A dour, uncharismatic leader, Mr. Maliki has persisted in arguing that only he can prevent a descent into the sectarian carnage that consumed Iraq when he took office in 2006, even if that means allying with a movement blamed for much of the violence.

While Obama administration officials insisted during months of quiet diplomacy that they preferred no candidate, only a broadly inclusive government, they made clear that they did not favor a government that included the Sadrists, who are closely allied with Iran and oppose the presence of U.S. troops.

This week, a senior U.S. military commander in Baghdad blamed Shiite extremist groups, including one affiliated with Mr. Sadr, for a spike in rocket attacks on the capital's Green Zone.

In Washington, Obama administration officials were noticeably cool to news of the agreement between Mr. Maliki and Mr. Sadr, in no small part because it signaled an ascendant Iranian influence in Iraq.

"An Iraqi government that owes its existence to the Sadrists and lacks strong support from Allawi would necessarily be one that leans in Tehran's direction, something Washington can little afford at the moment," Daniel P. Serwer, a U.S. Institute of Peace vice president, said in an e-mail.

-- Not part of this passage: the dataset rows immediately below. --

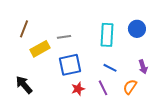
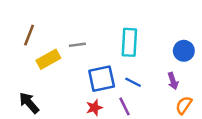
blue circle: (137, 29) -> (184, 51), moved
blue square: (70, 65) -> (102, 79), moved
orange semicircle: (130, 87) -> (184, 105), moved

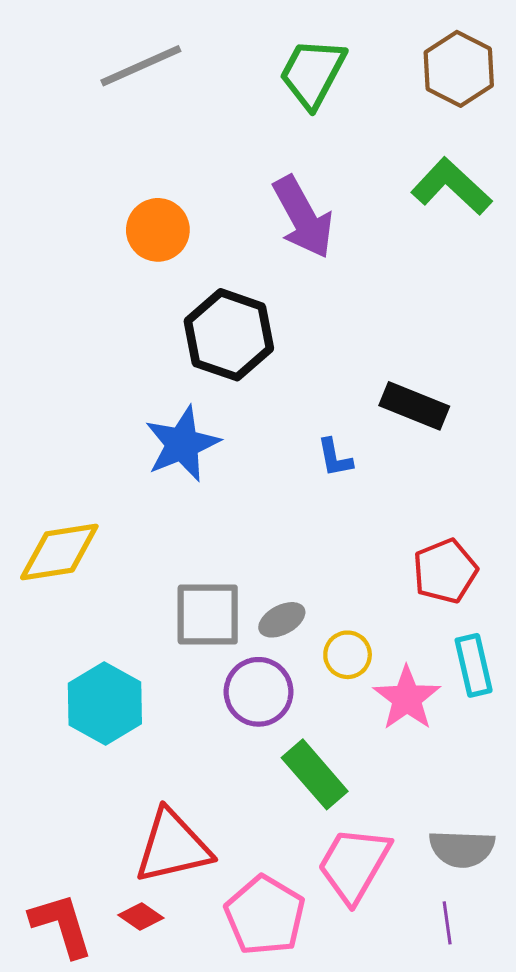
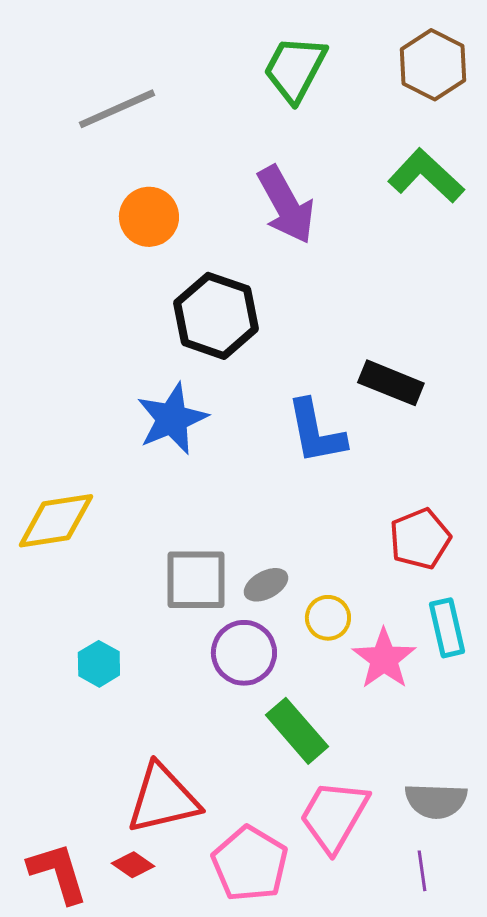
gray line: (141, 66) -> (117, 109), moved
blue L-shape: (335, 458) -> (316, 432), size x1.8
cyan hexagon: (105, 704) -> (99, 664), size x0.6

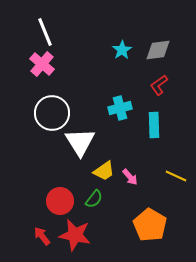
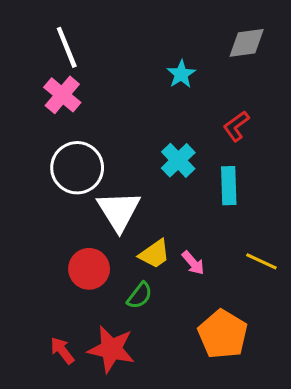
gray diamond: (158, 50) -> (247, 43), moved
cyan cross: (120, 108) -> (178, 160), turned -30
red circle: (60, 201) -> (89, 269), moved

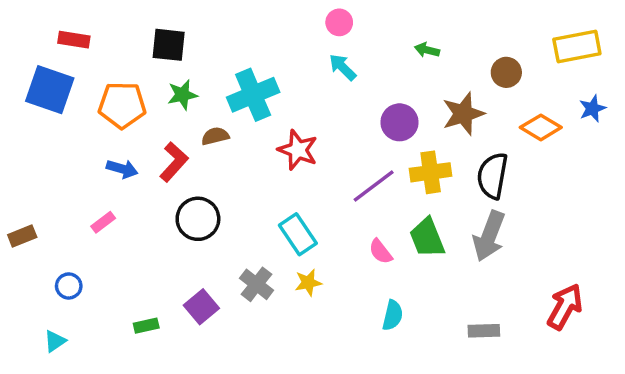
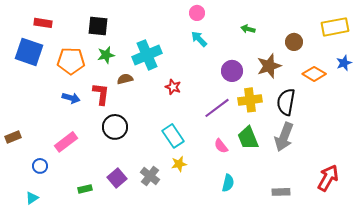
red star: (298, 150) -> (173, 87), size x0.7
red L-shape: (174, 162) -> (101, 94), turned -35
pink rectangle: (103, 222) -> (66, 142), moved, size x1.6
gray cross: (257, 284) -> (150, 176), moved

Mr. Maliki, who is 60, now has the backing of at least 148 lawmakers in the new 325-member Parliament to form a government, just short of a majority. The Kurds, with 57 seats among several parties, indicated Friday that they, too, would support his re-election, though only with concessions on territorial, economic and political issues.

"Now, he has a great possibility to become prime minister again," said a prominent Kurdish lawmaker, Mahmoud Othman.

That would give Mr. Maliki a solid majority, although he must still cobble together a governing coalition among various parties jockeying for control of important positions and ministries, especially those overseeing oil and the security forces.

Mr. Maliki's nomination underscored the ever-shifting alliances of power here. The Sadrists at first backed Adel Abdul Mahdi, one of two vice presidents who is a leader of the Islamic Supreme Council of Iraq, which was part of a broader Shiite alliance that joined Mr. Maliki's bloc after the election, only to disagree over who should be prime minister.

That party's leaders boycotted the nominating session Friday and met later with Mr. Allawi. A party member, Ali Shubar, said it would oppose Mr. Maliki because "we won't vote for another failed government."

The Sadrist leaders present Friday did not explain their sudden swing toward Mr. Maliki.